I was actually referring to
somehow having disparate active areas loaded when low-level/high-dependency diffs and deltas needed to be done, and (probably) a single load of the whole-world LOD for "meanwhile, beyond sight, the rest of the world has major events happening to it" sort of stuff.
It wasn't intended to be a distributed effort*, nor a 3rd-party server**, just a 'logical organisation' of what is effectively several single-player emulators (although with the potential for 2+ player-characters peeking and poking the data within the same (or neighbouring) world-tiles. Parallel/pseudo-parallel emulations on one machine or farmed out intelligently*** to connected pocessors with some MIPS to spare, both scenarios need to consider how to deal with incursions from neighbouring tiles (loaded and specific or unloaded with less-specific worldly movements of armed forces and migrating populations) and yet stay managable individually as well.
Although it's already becoming a different game, even if the visual flavour and basic mechanics are forced into the same outwardly-similar groove.
* - Although it could be, perhaps with players sharing loaded 'tiles' sharing the effort by splitting their region (perhaps by some k-d method) according to the proficiency of each player's machine, and soak up the need to ensure interactions/sightlines across the split-subborder(s) are communicated in order to achieve simutaneity.
** - Again, it could be, but the primary player could take on (at least) the necessary coordination duties, and be the Server to everyone else's Clients, to whatever degree therer is (or is not) 'farming out' of effort.
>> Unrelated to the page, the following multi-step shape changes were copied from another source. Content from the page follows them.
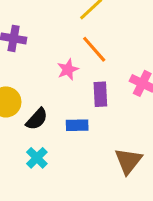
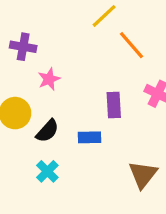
orange line: (94, 49) -> (132, 45), moved
pink star: (68, 69) -> (49, 79), moved

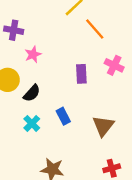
blue rectangle: (89, 137) -> (63, 116), moved, turned 63

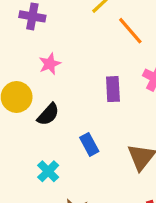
purple cross: (14, 30) -> (32, 16), moved
cyan cross: (32, 123) -> (48, 171), moved

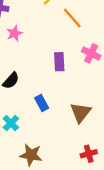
pink star: (50, 64) -> (14, 33), moved

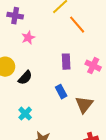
pink cross: (91, 53) -> (93, 66), moved
blue rectangle: (42, 103) -> (61, 92), moved

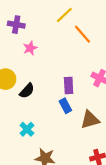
purple rectangle: (66, 62) -> (69, 85), moved
brown triangle: (84, 105) -> (90, 120), turned 36

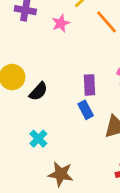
pink star: (30, 48) -> (61, 23), moved

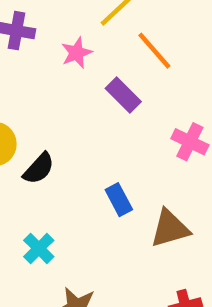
purple rectangle: (90, 85) -> (123, 95), moved, turned -42

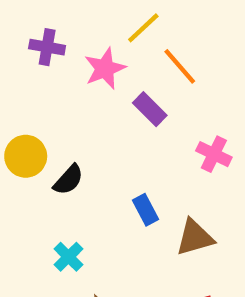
pink star: (77, 53) -> (105, 69), size x1.4

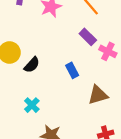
purple rectangle: (150, 109) -> (88, 37), moved
blue rectangle: (145, 210) -> (72, 70), moved

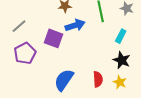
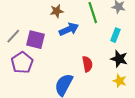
purple square: (54, 38) -> (36, 40), moved
red semicircle: (98, 79) -> (87, 64), moved

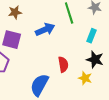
brown star: (57, 11) -> (15, 12), moved
yellow star: (120, 81) -> (85, 78), moved

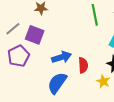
blue arrow: (45, 29) -> (61, 57), moved

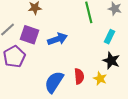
blue arrow: (61, 57) -> (57, 39), moved
red semicircle: (83, 65) -> (79, 76), moved

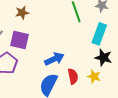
cyan rectangle: (110, 37) -> (99, 34), size x1.5
blue arrow: (57, 39) -> (54, 59), moved

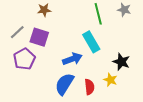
cyan rectangle: (99, 34) -> (91, 42), moved, turned -55
red semicircle: (73, 76) -> (89, 87), moved

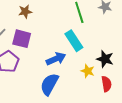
yellow star: (110, 80) -> (88, 71), moved
red semicircle: (89, 87) -> (106, 84), moved

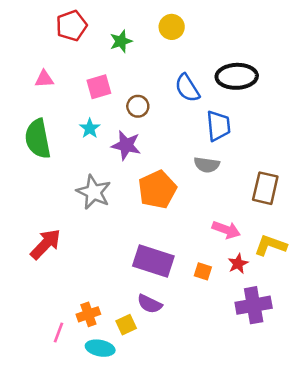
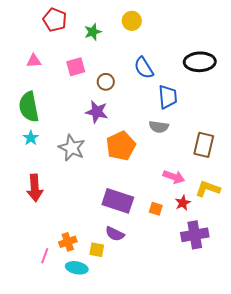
red pentagon: (72, 26) -> (55, 20), turned -30
black ellipse: (237, 76) -> (200, 62), moved
cyan star: (90, 128) -> (31, 138), moved
red arrow: (46, 244) -> (35, 188), turned 132
yellow square: (126, 325) -> (97, 250), turned 35

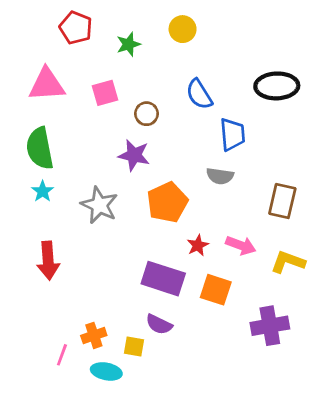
pink triangle: (34, 61) -> (47, 85), size x1.8
red star: (183, 203) -> (198, 245), moved
orange square: (156, 209) -> (216, 290), size x1.6

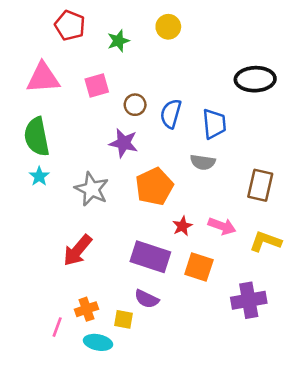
blue semicircle: (199, 94) -> (171, 114), moved, turned 48
red arrow: (48, 261) -> (78, 250), moved, turned 44

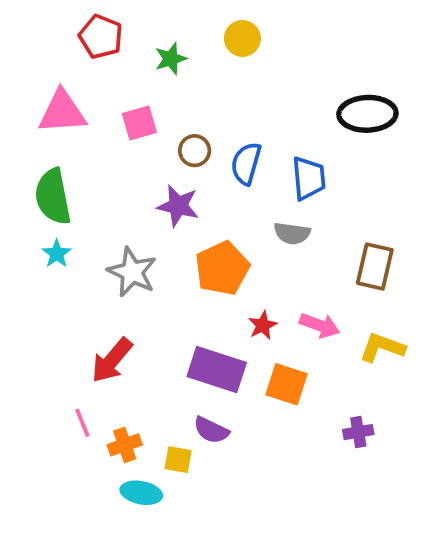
purple cross: (249, 300) -> (358, 432), size x0.6
pink line: (57, 327) -> (82, 423), moved, turned -42

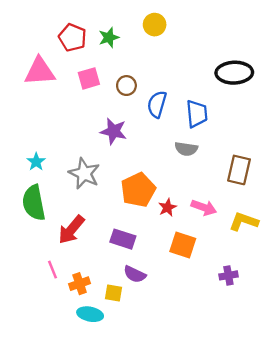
red pentagon: (101, 37) -> (72, 37), moved
brown circle: (195, 151) -> (126, 86), moved
green semicircle: (53, 197) -> (34, 203), moved
orange pentagon: (222, 268) -> (138, 190), moved
purple rectangle: (217, 369) -> (123, 239), moved, size x0.7

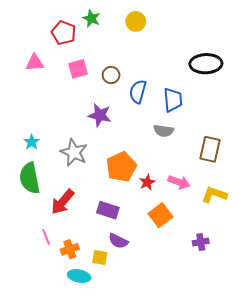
green star: (109, 37) -> (91, 18), moved, turned -30
pink triangle: (40, 71) -> (35, 63), size x0.7
orange square: (183, 245) -> (161, 215), turned 35

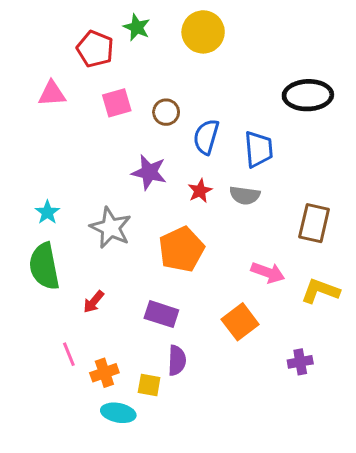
yellow circle: (136, 21) -> (203, 32), size x1.4
red star: (147, 182) -> (200, 191), moved
red arrow: (63, 202) -> (94, 302), size x0.6
purple semicircle: (118, 241) -> (177, 360), turned -114

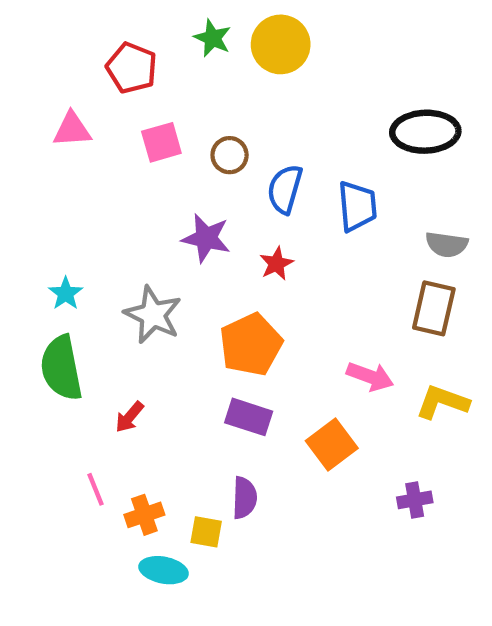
green star: (137, 27) -> (212, 38), moved
gray semicircle: (245, 195) -> (447, 245), moved
purple rectangle: (161, 314) -> (249, 417), moved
*** - Imagine the 'primary' player being responsible for coordination (and perhaps the World Events calculations), perhaps off-loading some/all of her 'normal' local tile-stuff, in craftily parcelled chunks, to other players to even the load out. But with redundancy and shared status info so that her quitting from the collective seamlessly promotes a new primary, fully capable of continuing with minimum judder and even accepting the original primary back as a new subserviant client, so long as the peers don't split so much that there's no viable synchronisation kludgable together. Which is probably a design-time decision, as to how much disruption can be tolerated without either forced-pause or something of an 'action amnesty' for the most off-script of the returning/reconnecting player machines, as they are brought back into line safely.